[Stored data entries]
————

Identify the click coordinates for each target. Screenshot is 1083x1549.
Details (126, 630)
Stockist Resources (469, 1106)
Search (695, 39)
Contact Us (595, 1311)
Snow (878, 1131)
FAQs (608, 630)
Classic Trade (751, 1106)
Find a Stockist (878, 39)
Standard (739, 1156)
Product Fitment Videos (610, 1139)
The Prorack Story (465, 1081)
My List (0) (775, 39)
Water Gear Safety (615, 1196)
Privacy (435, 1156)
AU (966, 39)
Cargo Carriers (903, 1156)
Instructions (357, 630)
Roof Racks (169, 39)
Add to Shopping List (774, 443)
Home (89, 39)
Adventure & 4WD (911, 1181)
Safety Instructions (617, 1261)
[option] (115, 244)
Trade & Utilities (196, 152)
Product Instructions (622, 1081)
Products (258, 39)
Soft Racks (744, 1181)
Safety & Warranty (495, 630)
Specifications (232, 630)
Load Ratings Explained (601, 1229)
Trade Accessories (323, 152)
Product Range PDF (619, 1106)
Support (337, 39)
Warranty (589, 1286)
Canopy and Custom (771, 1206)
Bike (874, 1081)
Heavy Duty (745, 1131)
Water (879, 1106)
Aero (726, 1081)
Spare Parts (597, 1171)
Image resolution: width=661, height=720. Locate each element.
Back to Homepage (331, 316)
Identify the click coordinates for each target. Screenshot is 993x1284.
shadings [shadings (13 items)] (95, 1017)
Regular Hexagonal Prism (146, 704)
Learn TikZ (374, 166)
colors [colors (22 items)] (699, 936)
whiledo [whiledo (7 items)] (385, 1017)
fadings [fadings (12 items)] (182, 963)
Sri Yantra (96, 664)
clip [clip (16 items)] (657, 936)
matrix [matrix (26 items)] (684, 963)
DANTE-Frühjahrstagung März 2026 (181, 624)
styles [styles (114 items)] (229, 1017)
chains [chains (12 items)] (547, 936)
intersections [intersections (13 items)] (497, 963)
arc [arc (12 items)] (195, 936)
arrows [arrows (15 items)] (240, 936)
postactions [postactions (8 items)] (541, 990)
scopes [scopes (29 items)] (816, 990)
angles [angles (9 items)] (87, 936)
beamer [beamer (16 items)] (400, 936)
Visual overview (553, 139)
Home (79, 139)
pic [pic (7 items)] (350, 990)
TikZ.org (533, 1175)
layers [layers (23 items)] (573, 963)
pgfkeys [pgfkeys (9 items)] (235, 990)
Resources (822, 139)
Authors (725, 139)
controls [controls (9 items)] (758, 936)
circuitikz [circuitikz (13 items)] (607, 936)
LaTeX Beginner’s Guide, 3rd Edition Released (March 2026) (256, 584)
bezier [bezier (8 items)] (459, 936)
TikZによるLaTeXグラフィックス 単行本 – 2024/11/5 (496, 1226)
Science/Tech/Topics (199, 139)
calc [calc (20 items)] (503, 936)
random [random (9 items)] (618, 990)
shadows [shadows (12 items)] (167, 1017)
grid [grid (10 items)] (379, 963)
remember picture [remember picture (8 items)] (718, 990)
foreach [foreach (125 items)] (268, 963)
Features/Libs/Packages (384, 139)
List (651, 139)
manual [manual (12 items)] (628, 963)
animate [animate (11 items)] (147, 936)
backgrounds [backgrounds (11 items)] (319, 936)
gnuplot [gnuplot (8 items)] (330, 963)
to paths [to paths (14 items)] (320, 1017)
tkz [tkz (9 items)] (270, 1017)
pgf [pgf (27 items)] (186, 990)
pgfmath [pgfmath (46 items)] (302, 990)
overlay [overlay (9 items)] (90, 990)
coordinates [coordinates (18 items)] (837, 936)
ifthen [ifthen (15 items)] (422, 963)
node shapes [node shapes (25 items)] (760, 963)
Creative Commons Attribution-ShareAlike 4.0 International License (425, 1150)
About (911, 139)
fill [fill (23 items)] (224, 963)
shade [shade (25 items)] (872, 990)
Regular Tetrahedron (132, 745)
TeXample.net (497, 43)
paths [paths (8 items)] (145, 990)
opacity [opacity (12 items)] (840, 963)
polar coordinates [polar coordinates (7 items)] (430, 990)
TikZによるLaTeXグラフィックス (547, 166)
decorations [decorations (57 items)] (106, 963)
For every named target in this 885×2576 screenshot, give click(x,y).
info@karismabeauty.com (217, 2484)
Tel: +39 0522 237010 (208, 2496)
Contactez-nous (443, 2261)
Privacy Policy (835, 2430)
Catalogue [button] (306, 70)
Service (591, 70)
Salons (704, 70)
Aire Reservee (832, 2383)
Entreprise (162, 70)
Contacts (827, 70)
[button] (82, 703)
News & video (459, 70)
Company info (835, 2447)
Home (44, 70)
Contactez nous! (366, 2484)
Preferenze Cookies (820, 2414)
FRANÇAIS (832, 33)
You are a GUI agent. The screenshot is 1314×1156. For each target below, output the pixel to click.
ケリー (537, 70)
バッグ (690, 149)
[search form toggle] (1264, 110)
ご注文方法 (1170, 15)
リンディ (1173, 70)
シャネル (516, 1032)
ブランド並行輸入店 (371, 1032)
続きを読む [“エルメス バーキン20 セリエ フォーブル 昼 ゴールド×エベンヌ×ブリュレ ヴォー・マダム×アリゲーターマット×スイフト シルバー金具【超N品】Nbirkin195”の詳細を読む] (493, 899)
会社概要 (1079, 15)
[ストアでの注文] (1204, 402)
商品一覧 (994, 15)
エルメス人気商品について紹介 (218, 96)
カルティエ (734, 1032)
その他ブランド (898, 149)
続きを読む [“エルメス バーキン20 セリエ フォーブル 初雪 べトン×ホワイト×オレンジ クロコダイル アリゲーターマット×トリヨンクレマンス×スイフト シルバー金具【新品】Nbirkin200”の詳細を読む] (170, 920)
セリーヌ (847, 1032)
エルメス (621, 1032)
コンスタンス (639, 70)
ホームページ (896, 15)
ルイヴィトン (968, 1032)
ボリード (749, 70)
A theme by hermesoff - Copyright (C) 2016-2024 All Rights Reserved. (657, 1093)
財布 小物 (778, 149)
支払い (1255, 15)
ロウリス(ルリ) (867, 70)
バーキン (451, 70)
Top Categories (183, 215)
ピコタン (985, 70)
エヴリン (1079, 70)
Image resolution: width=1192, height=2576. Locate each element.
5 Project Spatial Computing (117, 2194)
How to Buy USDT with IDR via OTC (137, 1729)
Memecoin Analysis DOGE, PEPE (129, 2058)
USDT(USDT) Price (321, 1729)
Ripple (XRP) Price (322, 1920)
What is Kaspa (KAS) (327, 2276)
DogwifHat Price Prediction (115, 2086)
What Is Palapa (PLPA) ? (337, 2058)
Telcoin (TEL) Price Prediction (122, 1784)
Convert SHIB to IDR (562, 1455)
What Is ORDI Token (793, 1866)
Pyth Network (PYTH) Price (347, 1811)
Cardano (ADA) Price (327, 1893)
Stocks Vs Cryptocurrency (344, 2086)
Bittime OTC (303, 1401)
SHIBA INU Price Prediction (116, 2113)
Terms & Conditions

————

*PROBLEM TO WORK ON*. Please retype the top of the data exactly, down to and including the line that holds "Cargo Carriers (903, 1156)", and nothing further.

*TASK OUTPUT*.
Identify the click coordinates for each target. Screenshot is 1083x1549.
Details (126, 630)
Stockist Resources (469, 1106)
Search (695, 39)
Contact Us (595, 1311)
Snow (878, 1131)
FAQs (608, 630)
Classic Trade (751, 1106)
Find a Stockist (878, 39)
Standard (739, 1156)
Product Fitment Videos (610, 1139)
The Prorack Story (465, 1081)
My List (0) (775, 39)
Water Gear Safety (615, 1196)
Privacy (435, 1156)
AU (966, 39)
Cargo Carriers (903, 1156)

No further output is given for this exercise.